What you will do:
A stretch of the entries below is to be set down exactly, running from the line with "categoria, marca ou promoção." through the line with "Rodovia Engenheiro Fabiano", both included, and no other line.

*** Opening Data supplied ***

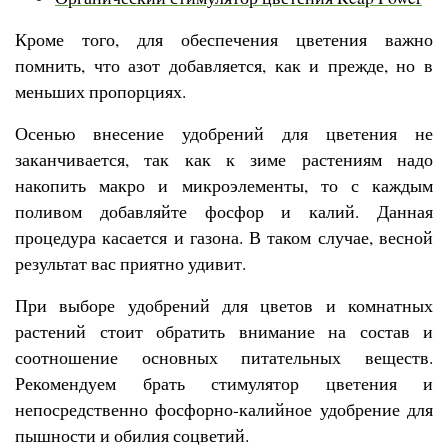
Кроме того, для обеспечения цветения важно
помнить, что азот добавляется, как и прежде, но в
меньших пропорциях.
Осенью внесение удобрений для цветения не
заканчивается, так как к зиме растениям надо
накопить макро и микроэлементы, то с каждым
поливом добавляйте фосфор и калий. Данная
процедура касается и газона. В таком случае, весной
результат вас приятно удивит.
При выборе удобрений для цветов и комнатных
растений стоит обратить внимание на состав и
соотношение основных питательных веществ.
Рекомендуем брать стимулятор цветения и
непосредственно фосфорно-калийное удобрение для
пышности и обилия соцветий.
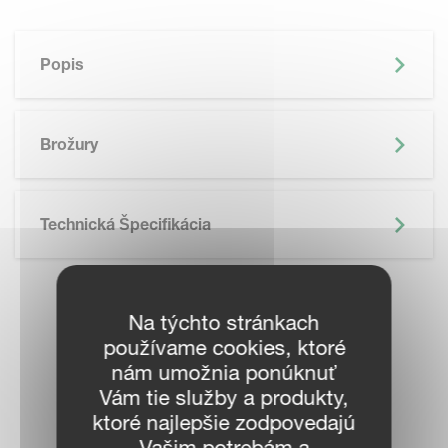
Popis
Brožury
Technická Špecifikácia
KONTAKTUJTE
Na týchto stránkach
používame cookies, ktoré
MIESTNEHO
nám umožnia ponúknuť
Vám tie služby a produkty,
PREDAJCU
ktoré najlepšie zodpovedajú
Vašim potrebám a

*** Closing Data supplied ***
*** Opening Data supplied ***

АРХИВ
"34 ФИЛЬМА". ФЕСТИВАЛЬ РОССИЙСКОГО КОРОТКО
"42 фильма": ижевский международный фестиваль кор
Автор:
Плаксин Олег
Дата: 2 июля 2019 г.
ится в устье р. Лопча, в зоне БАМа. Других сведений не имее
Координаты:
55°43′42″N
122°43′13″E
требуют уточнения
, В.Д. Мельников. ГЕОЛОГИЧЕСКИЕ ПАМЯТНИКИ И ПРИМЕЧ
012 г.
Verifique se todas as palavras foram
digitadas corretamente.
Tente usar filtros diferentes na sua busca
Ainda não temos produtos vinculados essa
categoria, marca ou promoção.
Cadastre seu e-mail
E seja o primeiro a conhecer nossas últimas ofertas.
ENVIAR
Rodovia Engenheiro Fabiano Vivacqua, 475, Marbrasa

*** Closing Data supplied ***

Solution to this problem:
categoria, marca ou promoção.
Cadastre seu e-mail
E seja o primeiro a conhecer nossas últimas ofertas.
ENVIAR
Rodovia Engenheiro Fabiano Vivacqua, 475, Marbrasa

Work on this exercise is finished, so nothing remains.